### Provided records

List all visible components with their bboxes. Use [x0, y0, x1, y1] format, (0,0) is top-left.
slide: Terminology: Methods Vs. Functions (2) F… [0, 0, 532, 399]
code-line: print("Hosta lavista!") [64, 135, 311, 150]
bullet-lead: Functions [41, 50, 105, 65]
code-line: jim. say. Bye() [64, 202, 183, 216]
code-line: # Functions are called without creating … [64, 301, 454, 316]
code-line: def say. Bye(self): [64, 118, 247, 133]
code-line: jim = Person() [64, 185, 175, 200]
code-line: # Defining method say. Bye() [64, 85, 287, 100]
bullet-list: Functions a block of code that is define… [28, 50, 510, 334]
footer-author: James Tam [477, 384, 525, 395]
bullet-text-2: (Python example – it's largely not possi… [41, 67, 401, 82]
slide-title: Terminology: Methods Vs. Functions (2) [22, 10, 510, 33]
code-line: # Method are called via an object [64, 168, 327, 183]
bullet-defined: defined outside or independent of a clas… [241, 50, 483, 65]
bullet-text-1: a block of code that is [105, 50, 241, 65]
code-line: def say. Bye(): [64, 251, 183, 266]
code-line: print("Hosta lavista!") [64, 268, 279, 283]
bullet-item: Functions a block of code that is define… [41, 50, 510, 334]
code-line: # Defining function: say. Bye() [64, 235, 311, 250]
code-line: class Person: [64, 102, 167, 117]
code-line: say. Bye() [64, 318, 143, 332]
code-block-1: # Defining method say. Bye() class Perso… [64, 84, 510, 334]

### Problem description
Which lines of the data contain the string "Defining"? Copy each of them.

### Exercise response
code-line: # Defining method say. Bye() [64, 85, 287, 100]
code-line: # Defining function: say. Bye() [64, 235, 311, 250]
code-block-1: # Defining method say. Bye() class Perso… [64, 84, 510, 334]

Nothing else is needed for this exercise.